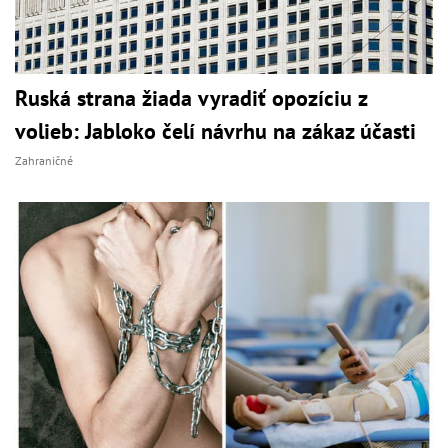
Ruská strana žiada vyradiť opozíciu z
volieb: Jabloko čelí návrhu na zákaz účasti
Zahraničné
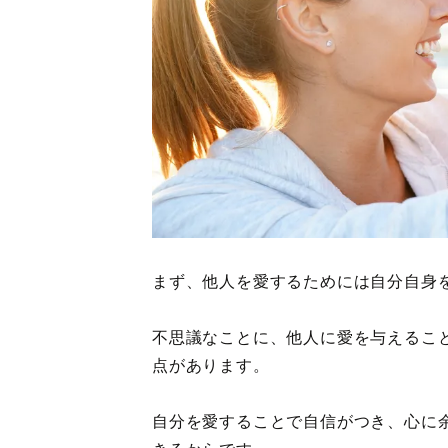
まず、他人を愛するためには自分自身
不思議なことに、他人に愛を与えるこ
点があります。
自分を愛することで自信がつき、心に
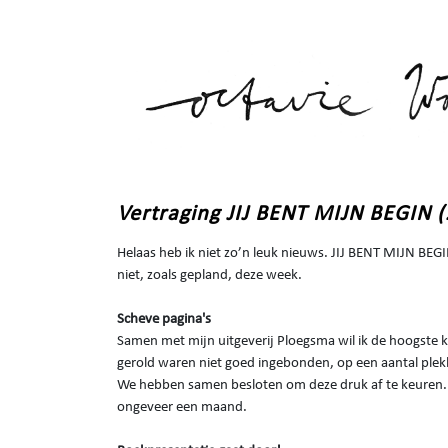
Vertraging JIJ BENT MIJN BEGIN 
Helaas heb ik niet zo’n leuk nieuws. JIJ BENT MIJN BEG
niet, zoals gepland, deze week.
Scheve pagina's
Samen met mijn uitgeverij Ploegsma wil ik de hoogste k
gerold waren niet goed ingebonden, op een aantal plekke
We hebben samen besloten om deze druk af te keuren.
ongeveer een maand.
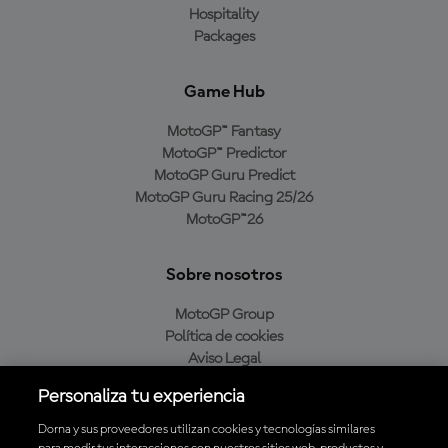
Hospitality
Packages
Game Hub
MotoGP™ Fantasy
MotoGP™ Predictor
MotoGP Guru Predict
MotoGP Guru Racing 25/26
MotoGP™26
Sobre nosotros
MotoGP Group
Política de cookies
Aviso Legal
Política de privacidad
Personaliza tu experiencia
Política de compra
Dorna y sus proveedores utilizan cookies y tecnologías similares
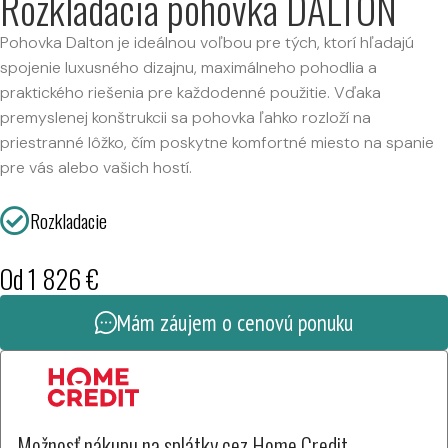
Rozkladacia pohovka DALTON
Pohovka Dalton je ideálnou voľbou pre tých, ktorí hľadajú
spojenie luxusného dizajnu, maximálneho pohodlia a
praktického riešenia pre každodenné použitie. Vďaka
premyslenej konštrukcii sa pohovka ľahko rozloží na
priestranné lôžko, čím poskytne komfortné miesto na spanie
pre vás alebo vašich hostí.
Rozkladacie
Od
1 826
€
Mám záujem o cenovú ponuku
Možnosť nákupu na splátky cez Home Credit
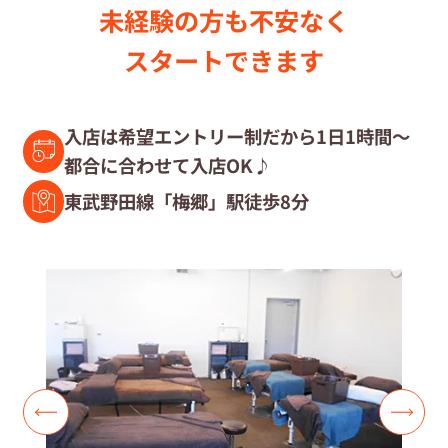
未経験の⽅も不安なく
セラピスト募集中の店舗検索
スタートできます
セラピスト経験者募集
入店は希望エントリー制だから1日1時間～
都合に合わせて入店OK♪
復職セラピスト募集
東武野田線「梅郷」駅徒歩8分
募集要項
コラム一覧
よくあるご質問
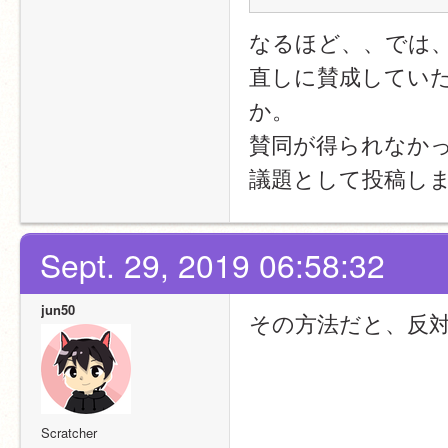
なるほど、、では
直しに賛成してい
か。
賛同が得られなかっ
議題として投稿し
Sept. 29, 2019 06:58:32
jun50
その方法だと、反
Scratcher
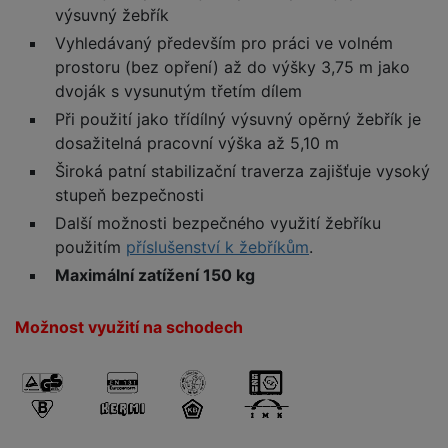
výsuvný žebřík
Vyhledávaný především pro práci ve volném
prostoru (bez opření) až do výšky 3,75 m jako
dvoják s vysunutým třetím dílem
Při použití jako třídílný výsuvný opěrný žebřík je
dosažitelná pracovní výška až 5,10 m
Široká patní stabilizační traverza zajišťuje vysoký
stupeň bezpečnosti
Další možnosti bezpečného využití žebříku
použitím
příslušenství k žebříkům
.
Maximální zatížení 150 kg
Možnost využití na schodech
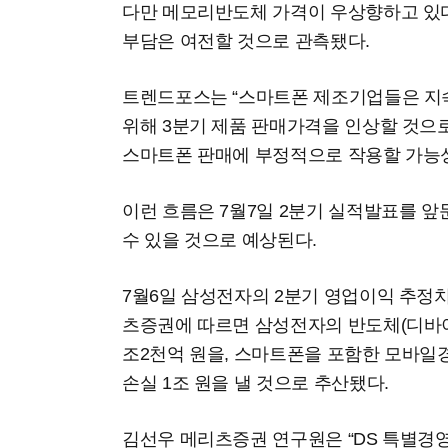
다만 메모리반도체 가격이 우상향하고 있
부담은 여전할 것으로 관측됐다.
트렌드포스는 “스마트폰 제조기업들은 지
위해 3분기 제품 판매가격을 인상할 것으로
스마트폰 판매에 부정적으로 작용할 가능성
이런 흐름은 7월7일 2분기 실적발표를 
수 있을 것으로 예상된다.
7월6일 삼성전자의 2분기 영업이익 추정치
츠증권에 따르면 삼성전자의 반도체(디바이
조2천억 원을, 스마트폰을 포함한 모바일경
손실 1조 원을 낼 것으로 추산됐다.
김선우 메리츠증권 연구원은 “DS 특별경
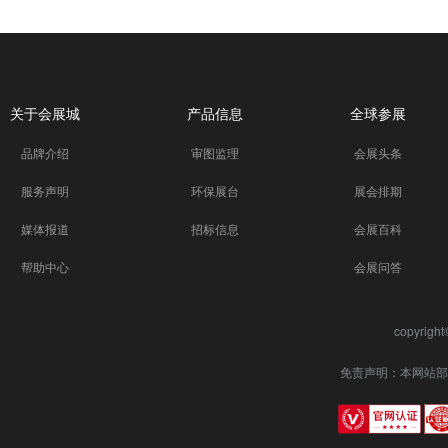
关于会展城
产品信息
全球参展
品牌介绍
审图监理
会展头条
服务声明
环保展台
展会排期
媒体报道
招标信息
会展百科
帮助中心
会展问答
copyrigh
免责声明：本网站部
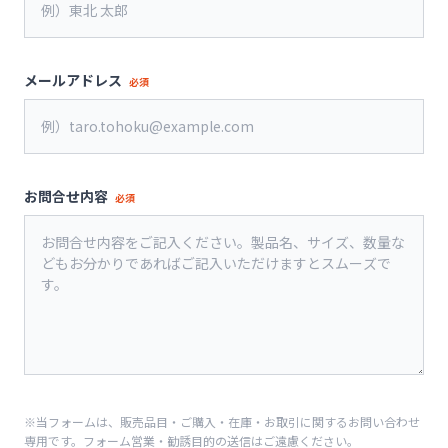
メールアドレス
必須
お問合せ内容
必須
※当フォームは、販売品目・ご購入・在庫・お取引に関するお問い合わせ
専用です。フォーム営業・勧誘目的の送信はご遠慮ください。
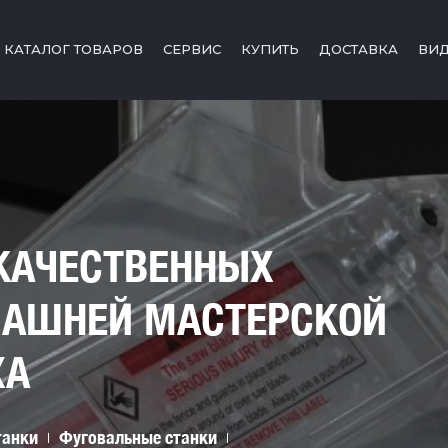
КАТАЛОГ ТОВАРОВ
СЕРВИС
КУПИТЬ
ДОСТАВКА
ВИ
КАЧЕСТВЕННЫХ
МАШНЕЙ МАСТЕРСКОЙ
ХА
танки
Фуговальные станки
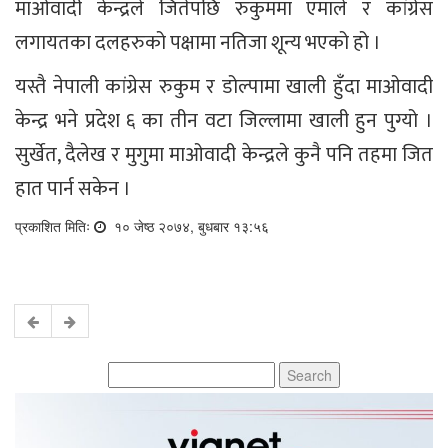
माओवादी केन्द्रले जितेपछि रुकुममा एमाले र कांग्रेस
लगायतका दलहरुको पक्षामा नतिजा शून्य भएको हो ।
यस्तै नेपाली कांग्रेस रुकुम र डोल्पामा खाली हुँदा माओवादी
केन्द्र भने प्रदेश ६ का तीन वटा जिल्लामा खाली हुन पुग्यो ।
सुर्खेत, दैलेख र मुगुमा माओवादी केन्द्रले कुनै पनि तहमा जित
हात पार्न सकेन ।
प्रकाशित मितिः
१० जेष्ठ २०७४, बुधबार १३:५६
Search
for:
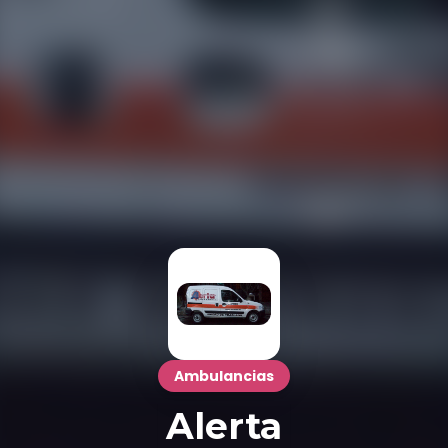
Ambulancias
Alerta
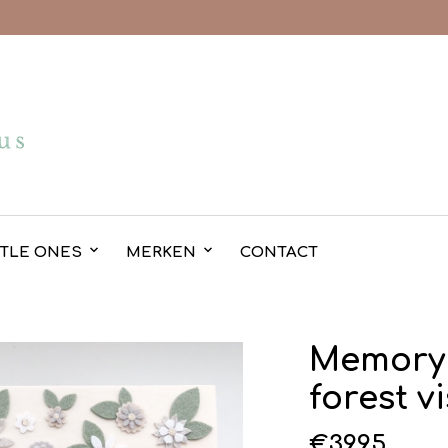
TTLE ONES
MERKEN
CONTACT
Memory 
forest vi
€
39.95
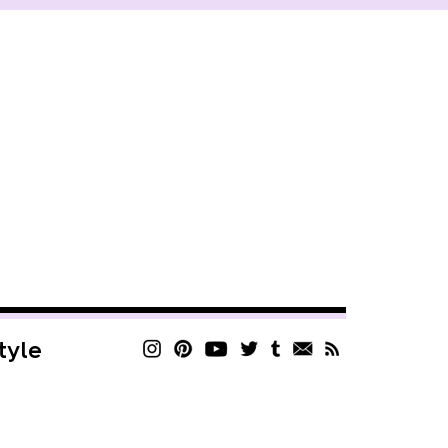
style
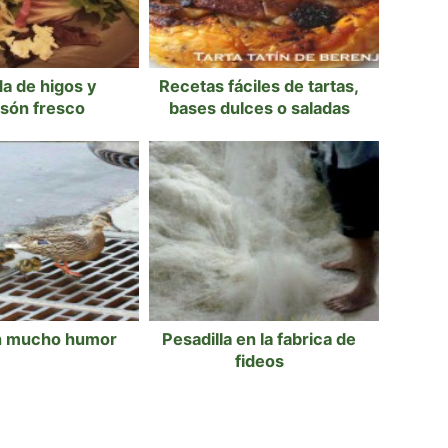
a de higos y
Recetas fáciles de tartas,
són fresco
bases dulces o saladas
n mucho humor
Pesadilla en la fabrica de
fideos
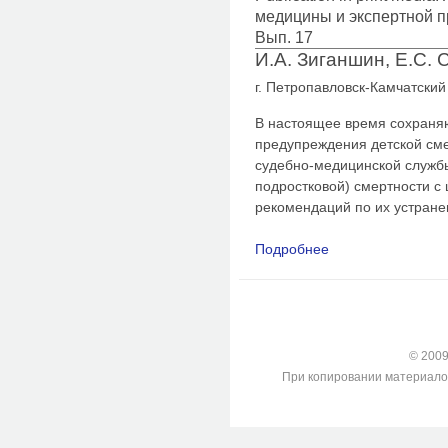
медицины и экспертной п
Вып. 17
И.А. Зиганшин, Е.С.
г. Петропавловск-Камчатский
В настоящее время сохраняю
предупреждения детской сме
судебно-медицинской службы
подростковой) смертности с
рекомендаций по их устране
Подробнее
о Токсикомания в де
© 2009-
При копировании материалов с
§ §
**What to work on**
The lines above that hold the word "výsuvný" are the ones to copy.

**Final answer**
výsuvný žebřík
Při použití jako třídílný výsuvný opěrný žebřík je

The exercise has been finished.